Nicht alles, stellte er schnell fest, lässt sich an der Universität lösen. Manche Hürden bestehen auf der Ebene der Kommunen, andere auf Landesebene, wieder andere bundesweit. So kam es, dass Ashish sich zum Vorsitzenden des BAS wählen ließ und ein gutes Jahr später auch in den DAAD-Vorstand. „Auf diese Weise verstehe ich noch besser, wie die Dinge funktionieren“, betont er. Der BAS könne politisch aktiv werden, der DAAD habe als Organ der Regierung in anderen Bereichen Einfluss und verfüge über viele Fördermöglichkeiten.
Vor allem während der vier Pandemie-Semester gab es viel zu tun: Viele internationale Studierende verloren ihre Jobs und konnten ihr Studium nicht mehr finanzieren, zudem drohte der Verlust der Aufenthaltsgenehmigung, wenn Prüfungen nicht bestanden oder Studienleistungen nicht erbracht wurden. Als Vorsitzender des BAS setzte sich Ashish für finanzielle Zuschüsse und Lockerungen bei der Regelstudienzeit ein. Eine weitere Veränderung, die er sich mit auf die Fahne schreibt, ist das kürzlich verabschiedete Gesetz dazu, dass ausländische Studierende 140 Tage pro Jahr arbeiten dürfen statt bisher 120 – und damit etwas leichter ihr Studium finanzieren können.
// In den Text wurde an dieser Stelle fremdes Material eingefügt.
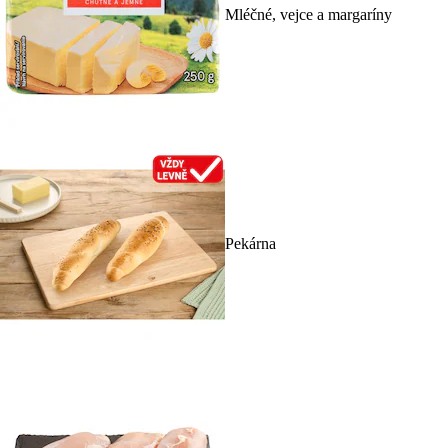
Mléčné, vejce a margaríny
Pekárna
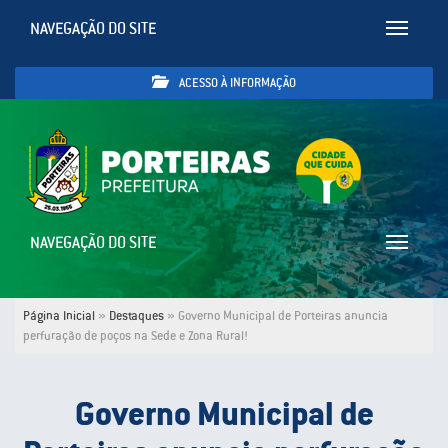
NAVEGAÇÃO DO SITE
Toggle
navigatio
ACESSO À INFORMAÇÃO
NAVEGAÇÃO DO SITE
Toggle
navigatio
Página Inicial
»
Destaques
»
Governo Municipal de Porteiras anuncia
perfuração de poços na Sede e Zona Rural!
Governo Municipal de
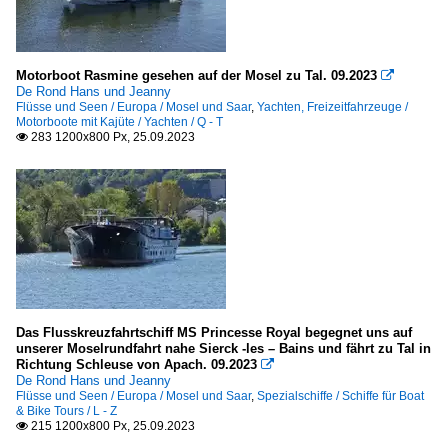
Motorboot Rasmine gesehen auf der Mosel zu Tal. 09.2023

De Rond Hans und Jeanny
Flüsse und Seen / Europa / Mosel und Saar
,
Yachten, Freizeitfahrzeuge /
Motorboote mit Kajüte / Yachten / Q - T
283 1200x800 Px, 25.09.2023

Das Flusskreuzfahrtschiff MS Princesse Royal begegnet uns auf
unserer Moselrundfahrt nahe Sierck -les – Bains und fährt zu Tal in
Richtung Schleuse von Apach. 09.2023

De Rond Hans und Jeanny
Flüsse und Seen / Europa / Mosel und Saar
,
Spezialschiffe / Schiffe für Boat
& Bike Tours / L - Z
215 1200x800 Px, 25.09.2023

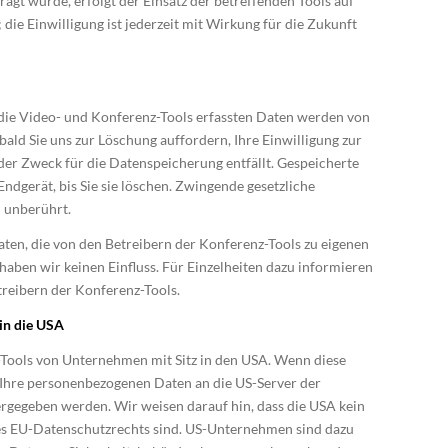
ragt wurde, erfolgt der Einsatz der betreffenden Tools auf
 die Einwilligung ist jederzeit mit Wirkung für die Zukunft
 die Video- und Konferenz-Tools erfassten Daten werden von
ald Sie uns zur Löschung auffordern, Ihre Einwilligung zur
er Zweck für die Datenspeicherung entfällt. Gespeicherte
ndgerät, bis Sie sie löschen. Zwingende gesetzliche
 unberührt.
aten, die von den Betreibern der Konferenz-Tools zu eigenen
aben wir keinen Einfluss. Für Einzelheiten dazu informieren
etreibern der Konferenz-Tools.
in die USA
Tools von Unternehmen mit Sitz in den USA. Wenn diese
 Ihre personenbezogenen Daten an die US-Server der
rgegeben werden. Wir weisen darauf hin, dass die USA kein
des EU-Datenschutzrechts sind. US-Unternehmen sind dazu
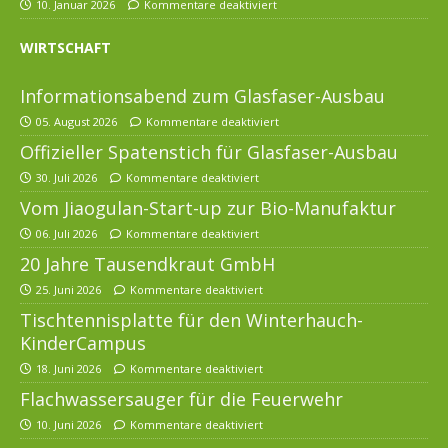
10. Januar 2026
Kommentare deaktiviert
WIRTSCHAFT
Informationsabend zum Glasfaser-Ausbau
05. August 2026
Kommentare deaktiviert
Offizieller Spatenstich für Glasfaser-Ausbau
30. Juli 2026
Kommentare deaktiviert
Vom Jiaogulan-Start-up zur Bio-Manufaktur
06. Juli 2026
Kommentare deaktiviert
20 Jahre Tausendkraut GmbH
25. Juni 2026
Kommentare deaktiviert
Tischtennisplatte für den Winterhauch-
KinderCampus
18. Juni 2026
Kommentare deaktiviert
Flachwassersauger für die Feuerwehr
10. Juni 2026
Kommentare deaktiviert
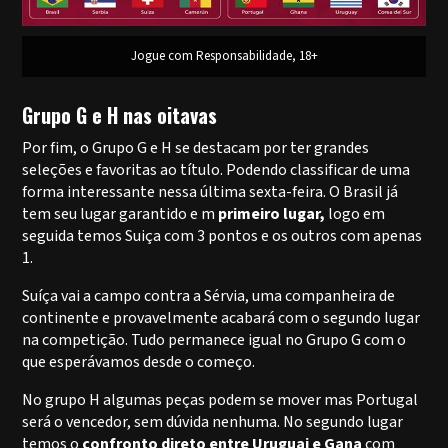
Jogue com Responsabilidade, 18+
Grupo G e H nas oitavas
Por fim, o Grupo G e H se destacam por ter grandes
seleções e favoritas ao título. Podendo classificar de uma
forma interessante nessa última sexta-feira. O Brasil já
tem seu lugar garantido e m
primeiro lugar,
logo em
seguida temos Suiça com 3 pontos e os outros com apenas
1.
Suíça vai a campo contra a Sérvia, uma companheira de
continente e provavelmente acabará com o segundo lugar
na competição. Tudo permanece igual no Grupo G com o
que esperávamos desde o começo.
No grupo H algumas peças podem se mover mas Portugal
será o vencedor, sem dúvida nenhuma. No segundo lugar
temos o
confronto direto entre Uruguai e Gana
com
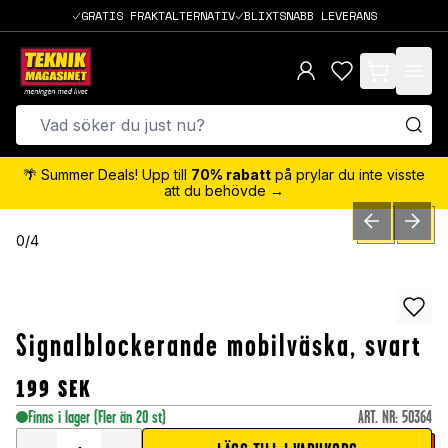
GRATIS FRAKTALTERNATIV
BLIXTSNABB LEVERANS
items in cart,
🌴 Summer Deals! Upp till
70% rabatt
på prylar du inte visste
att du behövde →
PREVIOUS SLID
NEXT S
0
/
4
Signalblockerande mobilväska, svart
199
SEK
Finns i lager
(Fler än 20 st)
ART. NR
:
50364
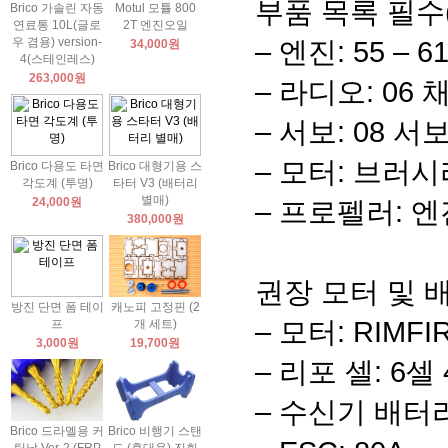
부품 목록 필수
Brico 가솔린 자동
Motul 모튤 800
연료통 10L(글로
2T 엔진오일
우 겸용) version-
– 엔진: 55 – 
34,000원
4(스테인레스)
263,000원
– 라디오: 06 
– 서보: 08 서보
– 모터: 브러시리
Brico 다용도 타면
Brico 대형기용 스
각도계 (투명)
타터 V3 (배터리
별매)
24,000원
– 프로펠러: 
380,000원
권장 모터 및 
방진 단면 폼 테이
캐노피 고정핀 (2
– 모터: RIMFIR
프
개 세트)
3,000원
19,700원
– 리포 셀: 6셀 4
– 수신기 배터리: 
Brico 드라멜용 커
Brico 비행기 스탠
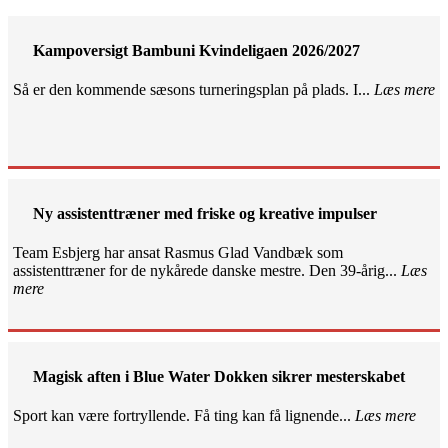
Kampoversigt Bambuni Kvindeligaen 2026/2027
Så er den kommende sæsons turneringsplan på plads. I...
Læs mere
Ny assistenttræner med friske og kreative impulser
Team Esbjerg har ansat Rasmus Glad Vandbæk som
assistenttræner for de nykårede danske mestre. Den 39-årig...
Læs
mere
Magisk aften i Blue Water Dokken sikrer mesterskabet
Sport kan være fortryllende. Få ting kan få lignende...
Læs mere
„Deutschland braucht das Talent der ausländischen Studierenden“
Kumar Ashish
Mittlerweile betrachtet er es als Schicksal, dass er in Deutschland gelandet ist und nicht in den USA, seinem ursprünglichen Wunschziel fürs Studium. „Es ist meine Aufgabe, hier etwas zu bewirken“, ist er überzeugt. Er sei stolz, Teil der Uni Oldenburg zu sein und fühle sich in Deutschland zu Hause. Aktuell absolviert er sein Praxismodul im Bereich Werkstoffwissenschaften an der Hochschule Emden/Leer und plant, bis Ende des Jahres die Bachelorarbeit fertigzustellen. Anschließend will er seinen Master in Oldenburg machen.
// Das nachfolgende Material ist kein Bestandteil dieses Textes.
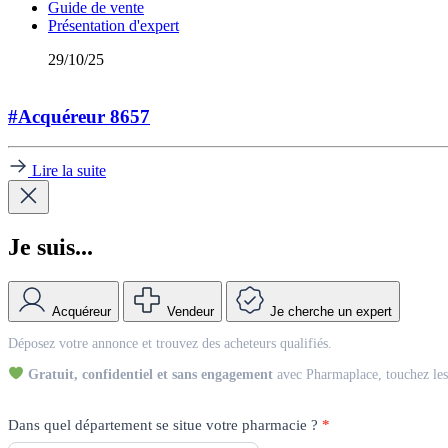
Guide de vente
Présentation d'expert
29/10/25
#Acquéreur 8657
Lire la suite
Je suis...
Acquéreur
Vendeur
Je cherche un expert
Match
Déposez votre annonce et trouvez des acheteurs qualifiés.
Vendeur
Gratuit, confidentiel et sans engagement
avec Pharmaplace, touchez les 
Dans quel département se situe votre pharmacie ?
*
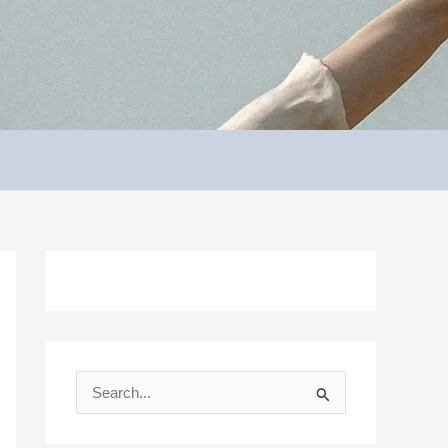
S
e
a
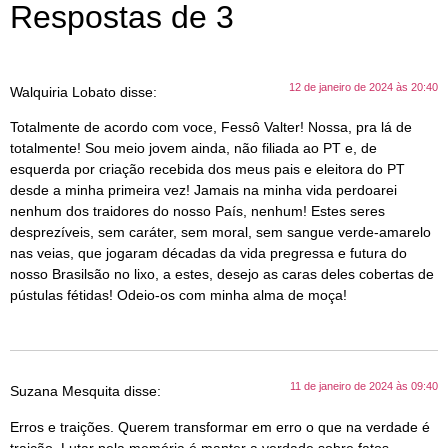
Respostas de 3
12 de janeiro de 2024 às 20:40
Walquiria Lobato
disse:
Totalmente de acordo com voce, Fessô Valter! Nossa, pra lá de
totalmente! Sou meio jovem ainda, não filiada ao PT e, de
esquerda por criação recebida dos meus pais e eleitora do PT
desde a minha primeira vez! Jamais na minha vida perdoarei
nenhum dos traidores do nosso País, nenhum! Estes seres
desprezíveis, sem caráter, sem moral, sem sangue verde-amarelo
nas veias, que jogaram décadas da vida pregressa e futura do
nosso Brasilsão no lixo, a estes, desejo as caras deles cobertas de
pústulas fétidas! Odeio-os com minha alma de moça!
11 de janeiro de 2024 às 09:40
Suzana Mesquita
disse:
Erros e traições. Querem transformar em erro o que na verdade é
traição. Lutar pela memória é manter a verdade sobre fatos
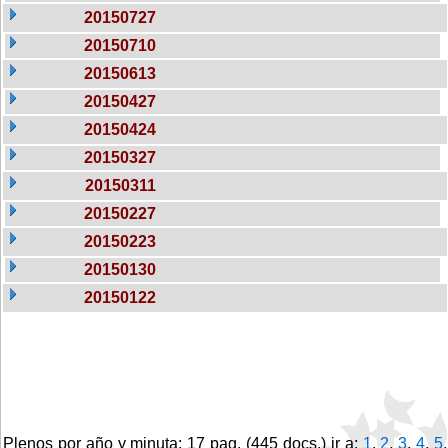
20150727
20150710
20150613
20150427
20150424
20150327
20150311
20150227
20150223
20150130
20150122
Plenos por año y minuta: 17 pag. (445 docs.) ir a:
1
,
2
,
3
,
4
,
5
,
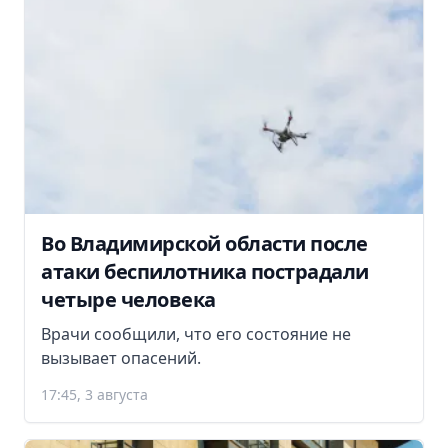
Во Владимирской области после
атаки беспилотника пострадали
четыре человека
Врачи сообщили, что его состояние не
вызывает опасений.
17:45, 3 августа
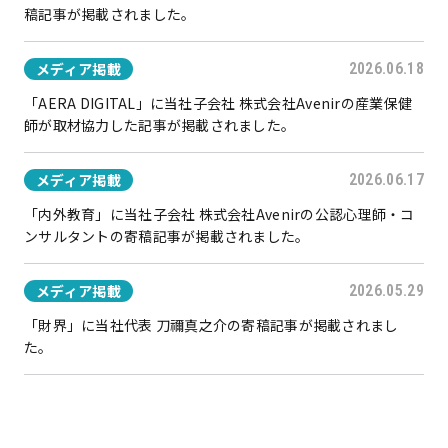
稿記事が掲載されました。
メディア掲載
2026.06.18
「AERA DIGITAL」に当社子会社 株式会社Avenirの産業保健
師が取材協力した記事が掲載されました。
メディア掲載
2026.06.17
「内外教育」に当社子会社 株式会社Avenirの公認心理師・コ
ンサルタントの寄稿記事が掲載されました。
メディア掲載
2026.05.29
「財界」に当社代表 刀禰真之介の寄稿記事が掲載されまし
た。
Auf politischer Ebene sieht der engagierte Student für sich weiterhin viele Aufgaben: Dass internationale Studierende in einigen Bundesländern jedes Jahr zu einem bestimmten Stichtag 11.208 Euro auf einem Sperrkonto vorweisen müssen, erzeuge zu großen psychischen Druck, findet er. Ebenso, dass Visa nur für wenige Monate und nicht gleich für die gesamte Studiendauer erteilt werden. Und warum sind Deutschkurse häufig so teuer? „Bei vielen Studierenden aus dem Ausland geht die Motivation, nach dem Bachelorstudium in Deutschland zu bleiben, aufgrund der Unsicherheit und der vielen bürokratischen Hürden im Laufe der Zeit verloren, und sie machen ihren Master dann in einem anderen Land“, sagt Ashish. Dabei brauche Deutschland die Kreativität und die Talente der ausländischen Studierenden. Er wünscht sich eine Willkommenskultur, die genau das anerkennt – mit weniger Druck und mehr Flexibilität.